Faits Divers
Le meurtrier du policier tué à Avignon toujours en fuite, une toxicomane interrogée


Vingt-quatre heures après la mort d’un policier de 36 ans, tué lors d’une banale intervention sur un point de drogue à Avignon, son meurtrier était toujours en fuite jeudi et une toxicomane, témoin du drame, interrogée en garde à vue.
« Le meurtrier du brigadier Eric Masson n’a pas encore été interpellé, mais tous les moyens seront mis en oeuvre à cette fin », a assuré le procureur d’Avignon Philippe Guémas, lors d’une conférence de presse, officialisant le nom de ce policier tué par balles, pacsé et père de deux enfants.
Côté enquête, « une personne est en garde à vue, la femme toxicomane que le brigadier venait de contrôler, et son audition est toujours en cours », a précisé jeudi après-midi le magistrat.
Appelés sur un « plan stup » bien connu localement, au coeur de la Cité des Papes, après une plainte de riverains, les policiers de la brigade d’intervention départementale Vaucluse-Gard, en civil, avaient en fait trouvé la rue « parfaitement calme ». Eric Masson et ses collègues avaient cependant décidé de procéder à la surveillance du point de vente.
C’est après avoir suivi avec un collègue la cliente « de ce qui ressemblait à un échange de stupéfiants » dans une rue voisine que le brigadier Masson allait trouver la mort.
Alors que la femme venait d’être arrêtée par les deux policiers, « deux individus s’avançaient (…) et l’un des deux, porteur d’une sacoche, (leur) demandait ce qu’ils faisaient là », a expliqué M. Guémas: « Eric Masson déclinait sa qualité de policier et l’individu sortait une arme de poing et faisait feu à deux reprises, l’atteignant au thorax et à l’abdomen ».
Le collègue d’Eric Masson a tiré deux coups de feu à son tour, sans pouvoir empêcher le tireur de s’enfuir avec son complice. Le brigadier Masson est mort sur place, quelques minutes plus tard.
Insistant sur le fait que les deux policiers avaient leur brassard de policiers à la main et avaient clairement fait état de leur statut, le procureur d’Avignon n’a pas donné plus de détails sur l’enquête.
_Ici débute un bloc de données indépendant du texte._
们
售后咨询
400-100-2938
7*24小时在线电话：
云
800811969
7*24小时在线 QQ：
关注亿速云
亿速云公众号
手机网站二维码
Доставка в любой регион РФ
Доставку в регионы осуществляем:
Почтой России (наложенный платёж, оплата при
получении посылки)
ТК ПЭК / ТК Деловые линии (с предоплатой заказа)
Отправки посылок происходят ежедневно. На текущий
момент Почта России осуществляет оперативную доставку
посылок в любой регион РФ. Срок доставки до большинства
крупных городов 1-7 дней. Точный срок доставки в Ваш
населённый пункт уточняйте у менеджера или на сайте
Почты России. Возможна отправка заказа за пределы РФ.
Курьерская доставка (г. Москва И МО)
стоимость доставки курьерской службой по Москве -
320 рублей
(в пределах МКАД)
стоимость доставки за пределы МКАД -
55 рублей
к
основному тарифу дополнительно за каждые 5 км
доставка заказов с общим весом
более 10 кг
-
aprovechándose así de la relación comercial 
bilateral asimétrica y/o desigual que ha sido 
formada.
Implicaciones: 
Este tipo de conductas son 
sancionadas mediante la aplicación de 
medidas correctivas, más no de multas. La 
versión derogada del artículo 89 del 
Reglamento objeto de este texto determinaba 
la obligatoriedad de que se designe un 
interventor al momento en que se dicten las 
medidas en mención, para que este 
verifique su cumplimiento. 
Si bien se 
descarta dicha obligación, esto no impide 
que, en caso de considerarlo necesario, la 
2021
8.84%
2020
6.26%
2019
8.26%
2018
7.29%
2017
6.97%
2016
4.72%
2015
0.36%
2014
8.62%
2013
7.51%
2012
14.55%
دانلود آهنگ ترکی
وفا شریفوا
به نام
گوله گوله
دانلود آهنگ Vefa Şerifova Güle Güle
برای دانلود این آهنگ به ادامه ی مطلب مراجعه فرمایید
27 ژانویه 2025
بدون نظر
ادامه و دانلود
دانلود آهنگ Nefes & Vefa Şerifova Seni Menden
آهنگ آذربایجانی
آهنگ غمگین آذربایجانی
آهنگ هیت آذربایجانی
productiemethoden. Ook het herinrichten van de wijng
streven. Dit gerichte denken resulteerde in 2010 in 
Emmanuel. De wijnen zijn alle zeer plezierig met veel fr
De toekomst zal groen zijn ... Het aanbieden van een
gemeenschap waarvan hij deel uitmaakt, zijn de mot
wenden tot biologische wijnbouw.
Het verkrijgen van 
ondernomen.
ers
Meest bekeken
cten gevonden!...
Dans le Figaro à paraître vendredi, le ministre de l’Intérieur, Gérald Darmanin, s’est déclaré persuadé que dans « la guerre » menée contre les trafics, les forces de l’ordre étaient « en train de regagner du terrain face aux trafiquants ». Mais « cet assassinat montre malheureusement que, touchés au cœur de leur trafic, les dealers sont déstabilisés et tentent de nous impressionner », a-t-il ajouté.
« Dans une affaire de drogue sur trois, des armes sont saisies. Ce n’était pas le cas il y a encore 6 ou 7 ans », a précisé le ministre, après avoir affirmé plus tôt dans la journée qu’il allait « évidemment présider aux obsèques » d’Eric Masson.
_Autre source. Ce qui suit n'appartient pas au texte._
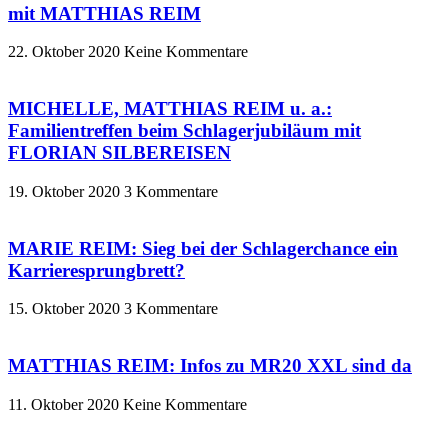
mit MATTHIAS REIM
22. Oktober 2020
Keine Kommentare
MICHELLE, MATTHIAS REIM u. a.:
Familientreffen beim Schlagerjubiläum mit
FLORIAN SILBEREISEN
19. Oktober 2020
3 Kommentare
MARIE REIM: Sieg bei der Schlagerchance ein
Karrieresprungbrett?
15. Oktober 2020
3 Kommentare
MATTHIAS REIM: Infos zu MR20 XXL sind da
11. Oktober 2020
Keine Kommentare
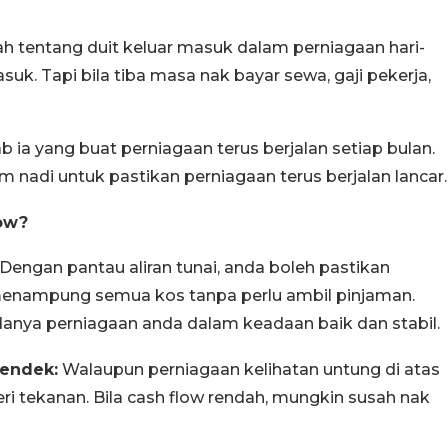
lah tentang duit keluar masuk dalam perniagaan hari-
asuk. Tapi bila tiba masa nak bayar sewa, gaji pekerja,
ab ia yang buat perniagaan terus berjalan setiap bulan.
am nadi untuk pastikan perniagaan terus berjalan lancar.
ow?
Dengan pantau aliran tunai, anda boleh pastikan
menampung semua kos tanpa perlu ambil pinjaman.
tandanya perniagaan anda dalam keadaan baik dan stabil.
pendek:
Walaupun perniagaan kelihatan untung di atas
ri tekanan. Bila cash flow rendah, mungkin susah nak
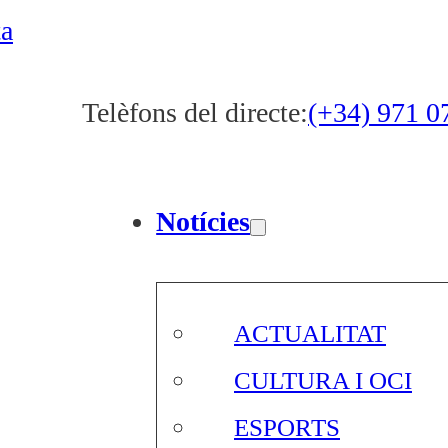
ta
Telèfons del directe:
(+34) 971 0
Notícies
ACTUALITAT
CULTURA I OCI
ESPORTS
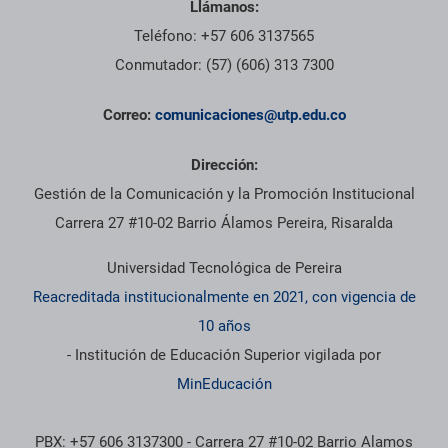
Llámanos:
Teléfono: +57 606 3137565
Conmutador: (57) (606) 313 7300
Correo:
comunicaciones@utp.edu.co
Dirección:
Gestión de la Comunicación y la Promoción Institucional
Carrera 27 #10-02 Barrio Álamos Pereira, Risaralda
Universidad Tecnológica de Pereira
Reacreditada institucionalmente en 2021, con vigencia de
10 años
- Institución de Educación Superior vigilada por
MinEducación
PBX: +57 606 3137300 - Carrera 27 #10-02 Barrio Alamos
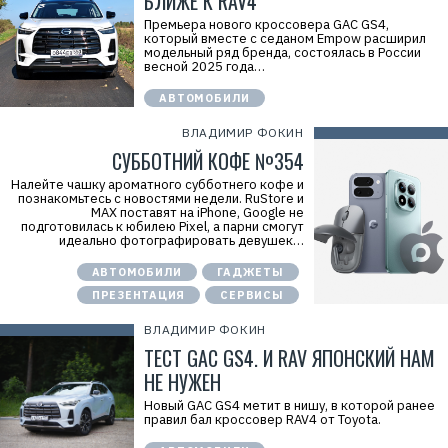
БЛИЖЕ К RAV4
Премьера нового кроссовера GAC GS4,
который вместе с седаном Empow расширил
модельный ряд бренда, состоялась в России
весной 2025 года…
АВТОМОБИЛИ
ВЛАДИМИР ФОКИН
СУББОТНИЙ КОФЕ №354
Налейте чашку ароматного субботнего кофе и
познакомьтесь с новостями недели. RuStore и
МАХ поставят на iPhone, Google не
подготовилась к юбилею Pixel, а парни смогут
идеально фотографировать девушек…
АВТОМОБИЛИ
ГАДЖЕТЫ
ПРЕЗЕНТАЦИЯ
СЕРВИСЫ
ВЛАДИМИР ФОКИН
ТЕСТ GAC GS4. И RAV ЯПОНСКИЙ НАМ
НЕ НУЖЕН
Новый GAC GS4 метит в нишу, в которой ранее
правил бал кроссовер RAV4 от Toyota.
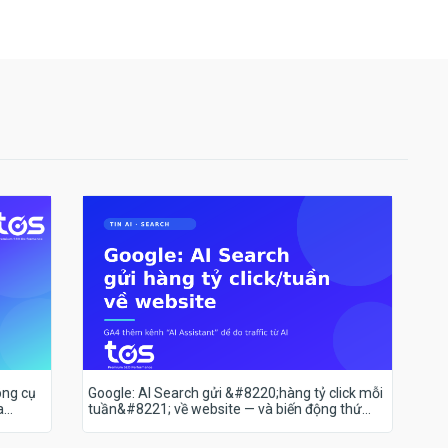
ông cụ
Google: AI Search gửi &#8220;hàng tỷ click mỗi
a
tuần&#8221; về website — và biến động thứ
hạng 18–19/7 nói lên điều gì?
« Un soldat mort en héros »
Présent à Avignon dès mercredi soir, M. Darmanin avait déjà salué ce brigadier de police, le qualifiant de « soldat mort en héros ». Fils de policier, Eric Masson avait embrassé la même carrière que son père, comme son frère et sa soeur, eux aussi engagés dans les forces de l’ordre.
Ce meurtre d’un représentant des forces de l’ordre près d’un lieu de trafic de drogue intervient alors que l’insécurité s’annonce comme un thème majeur de la campagne présidentielle.
« Assassiner un policier ne fait plus peur aux criminels », a dénoncé jeudi la présidente du Rassemblement national Marine Le Pen, et « avec M. Macron il n’y a plus un seul endroit en France où on est en sécurité », a-t-elle accusé dans le fief familial de la Trinité-sur-Mer (Morbihan). Dès mercredi soir, le président ex-LR des Hauts-de-France, Xavier Bertrand, candidat à l’Elysée, avait réclamé que le « criminel (soit) puni avec la plus grande sévérité ».
Ce drame, qui intervient une dizaine de jours après l’assassinat d’une fonctionnaire de police dans une attaque « islamiste » selon le parquet national antiterroriste, dans le commissariat de Rambouillet, a suscité de vives réactions.
Dans une démarche quasi inédite, l’ensemble des syndicats de policiers ont appelé jeudi à une « marche citoyenne » le 19 mai à Paris, après un hommage à leur collègue dimanche à Avignon.
Selon les chiffres du ministère de l’Intérieur, 18 policiers et gendarmes avaient perdu la vie en service en 2020, dont 11 en mission.